▸ **DIRECTIONS**
Return a faithful copy of all the entries, omitting the images.

▸ **SUPPLIED RECORDS**
╭──
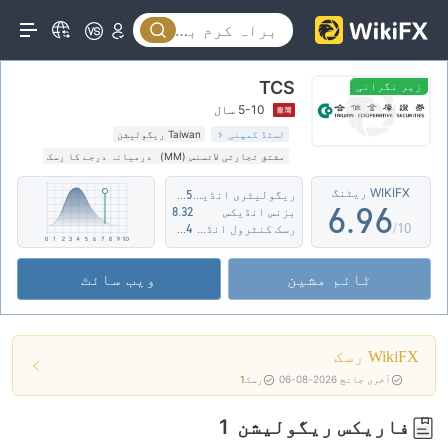
1
4
1
2
5
2
TCS
3
6
3
زیر نگرانی
5-10 سال
4
7
4
لسٹڈ کمپنی
Taiwan ریگولیشن
مشتق تجارتی لائسنس (MM)
درمیانہ درجے کا رسک
5
8
5
WIKIFX ریٹنگ
ریگولیٹری انڈیکس
5.55
6
.
9
6
بزنس انڈیکس
8.32
/10
رسک کنٹرول انڈیکس
8.14
7
7
ٹائم مشین
ویب سائٹ
8
8
9
9
WikiFX رسک
آخری جانچ 2026-08-06
رسک
1
فاریکس ریگولیشن
1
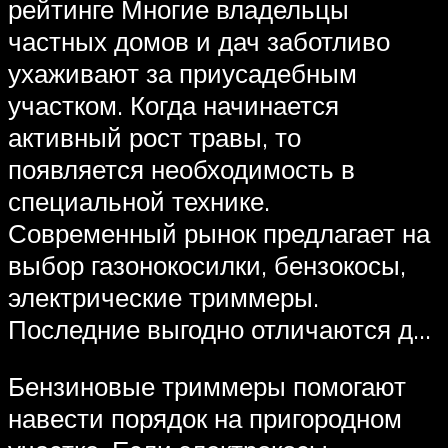
рейтинге Многие владельцы
частных домов и дач заботливо
ухаживают за приусадебным
участком. Когда начинается
активный рост травы, то
появляется необходимость в
специальной технике.
Современный рынок предлагает на
выбор газонокосилки, бензокосы,
электрические триммеры.
Последние выгодно отличаются д…
Бензиновые триммеры помогают
навести порядок на пригородном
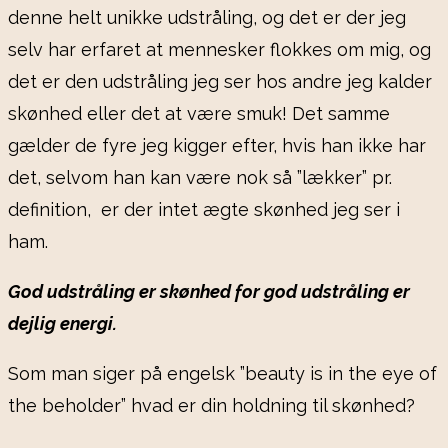
denne helt unikke udstråling, og det er der jeg
selv har erfaret at mennesker flokkes om mig, og
det er den udstråling jeg ser hos andre jeg kalder
skønhed eller det at være smuk! Det samme
gælder de fyre jeg kigger efter, hvis han ikke har
det, selvom han kan være nok så ”lækker” pr.
definition, er der intet ægte skønhed jeg ser i
ham.
God udstråling er skønhed for god udstråling er
dejlig energi.
Som man siger på engelsk ”beauty is in the eye of
the beholder” hvad er din holdning til skønhed?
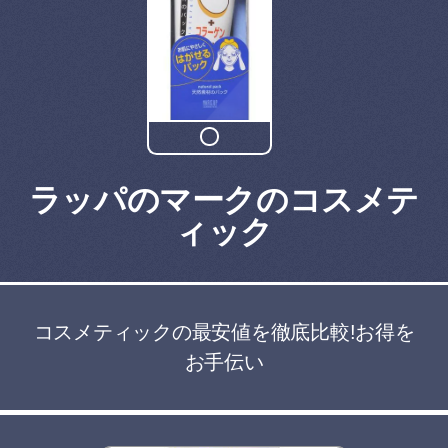
ラッパのマークのコスメテ
ィック
コスメティックの最安値を徹底比較!お得を
お手伝い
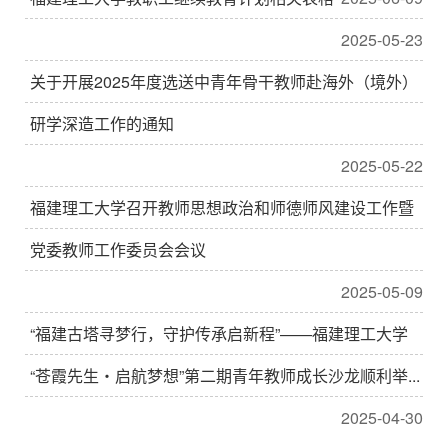
2025-05-23
关于开展2025年度选送中青年骨干教师赴海外（境外）
研学深造工作的通知
2025-05-22
福建理工大学召开教师思想政治和师德师风建设工作暨
党委教师工作委员会会议
2025-05-09
“福建古塔寻梦行，守护传承启新程”——福建理工大学
“苍霞先生・启航梦想”第二期青年教师成长沙龙顺利举...
2025-04-30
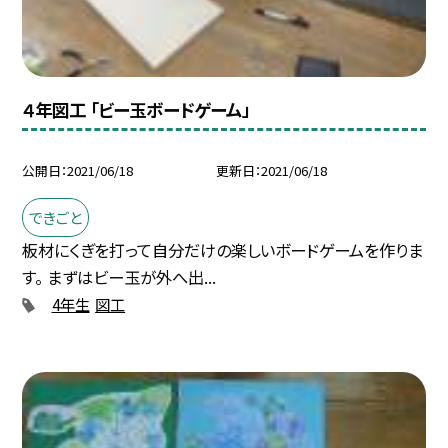
４年図工 「ビー玉ボードゲーム」
公開日
2021/06/18
更新日
2021/06/18
できごと
板材にくぎを打って自分だけの楽しいボードゲームを作りま
す。 まずはビー玉が外へ出...
4年生
図工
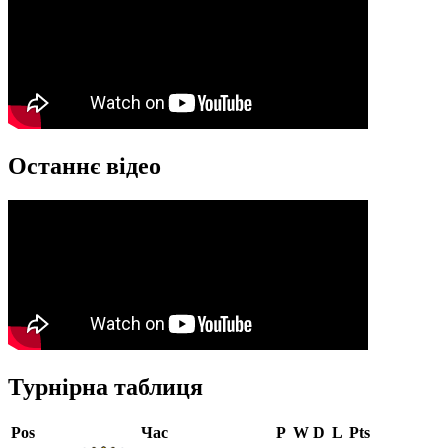
Останнє відео
Турнірна таблиця
Pos
Час
P
W
D
L
Pts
╰──
▸ **TASK RESULT**
1
4
1
2
5
2
TCS
3
6
3
زیر نگرانی
5-10 سال
4
7
4
لسٹڈ کمپنی
Taiwan ریگولیشن
مشتق تجارتی لائسنس (MM)
درمیانہ درجے کا رسک
5
8
5
WIKIFX ریٹنگ
ریگولیٹری انڈیکس
5.55
6
.
9
6
بزنس انڈیکس
8.32
/10
رسک کنٹرول انڈیکس
8.14
7
7
ٹائم مشین
ویب سائٹ
8
8
9
9
WikiFX رسک
آخری جانچ 2026-08-06
رسک
1
فاریکس ریگولیشن
1
рейтинге Многие владельцы
частных домов и дач заботливо
ухаживают за приусадебным
участком. Когда начинается
активный рост травы, то
появляется необходимость в
специальной технике.
Современный рынок предлагает на
выбор газонокосилки, бензокосы,
электрические триммеры.
Последние выгодно отличаются д…
Бензиновые триммеры помогают
навести порядок на пригородном
denne helt unikke udstråling, og det er der jeg
selv har erfaret at mennesker flokkes om mig, og
det er den udstråling jeg ser hos andre jeg kalder
skønhed eller det at være smuk! Det samme
gælder de fyre jeg kigger efter, hvis han ikke har
det, selvom han kan være nok så ”lækker” pr.
definition, er der intet ægte skønhed jeg ser i
ham.
God udstråling er skønhed for god udstråling er
dejlig energi.
Som man siger på engelsk ”beauty is in the eye of
the beholder” hvad er din holdning til skønhed?
ラッパのマークのコスメテ
ィック
コスメティックの最安値を徹底比較!お得を
お手伝い
2025-05-23
关于开展2025年度选送中青年骨干教师赴海外（境外）
研学深造工作的通知
2025-05-22
福建理工大学召开教师思想政治和师德师风建设工作暨
党委教师工作委员会会议
2025-05-09
“福建古塔寻梦行，守护传承启新程”——福建理工大学
“苍霞先生・启航梦想”第二期青年教师成长沙龙顺利举...
2025-04-30
４年図工 「ビー玉ボードゲーム」
公開日
2021/06/18
更新日
2021/06/18
できごと
板材にくぎを打って自分だけの楽しいボードゲームを作りま
す。 まずはビー玉が外へ出...
4年生
図工
Останнє відео
Турнірна таблиця
Pos
Час
P
W
D
L
Pts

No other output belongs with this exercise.